**Task goal:** Go through the listing below, and from the line containing "le classement n’est pas une déclaration" through its last line, transcribe every line exactly, skipping pictures.

** Opening Information shown block **

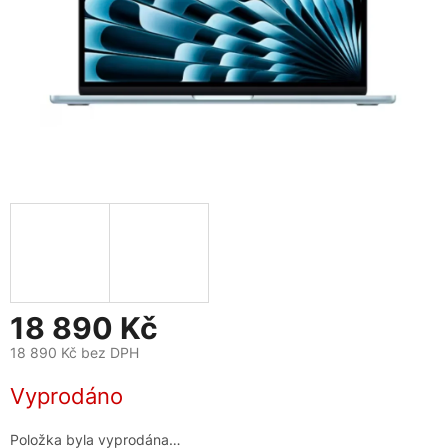
18 890 Kč
18 890 Kč bez DPH
Měrná
Vyprodáno
cena:
Položka byla vyprodána…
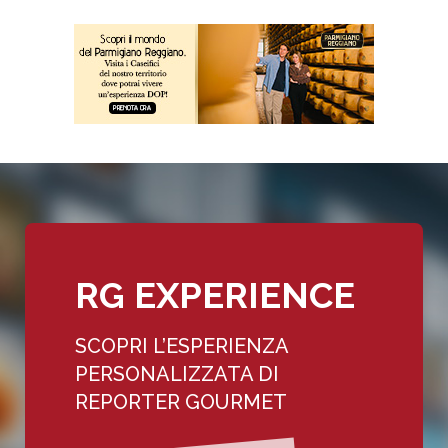
RG EXPERIENCE
SCOPRI L’ESPERIENZA
PERSONALIZZATA DI
REPORTER GOURMET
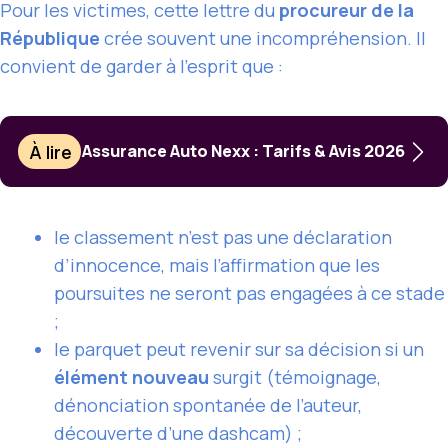
Pour les victimes, cette lettre du
procureur de la
République
crée souvent une incompréhension. Il
convient de garder à l’esprit que :
À lire
Assurance Auto Nexx : Tarifs & Avis 2026
le classement n’est pas une déclaration
d’innocence, mais l’affirmation que les
poursuites ne seront pas engagées à ce stade
;
le parquet peut revenir sur sa décision si un
élément nouveau
surgit (témoignage,
dénonciation spontanée de l’auteur,
découverte d’une dashcam) ;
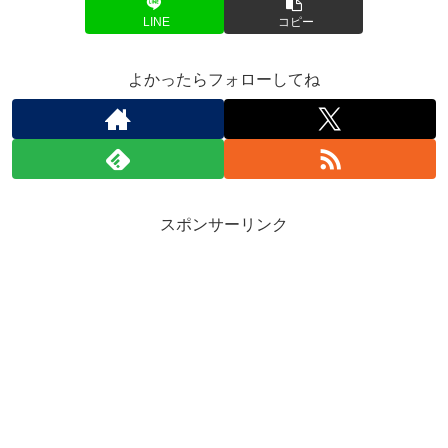
LINE
コピー
よかったらフォローしてね
スポンサーリンク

** Closing Information shown block **

**Solution to the exercise:**
le classement n’est pas une déclaration
d’innocence, mais l’affirmation que les
poursuites ne seront pas engagées à ce stade
;
le parquet peut revenir sur sa décision si un
élément nouveau
surgit (témoignage,
dénonciation spontanée de l’auteur,
découverte d’une dashcam) ;
LINE
コピー
よかったらフォローしてね
スポンサーリンク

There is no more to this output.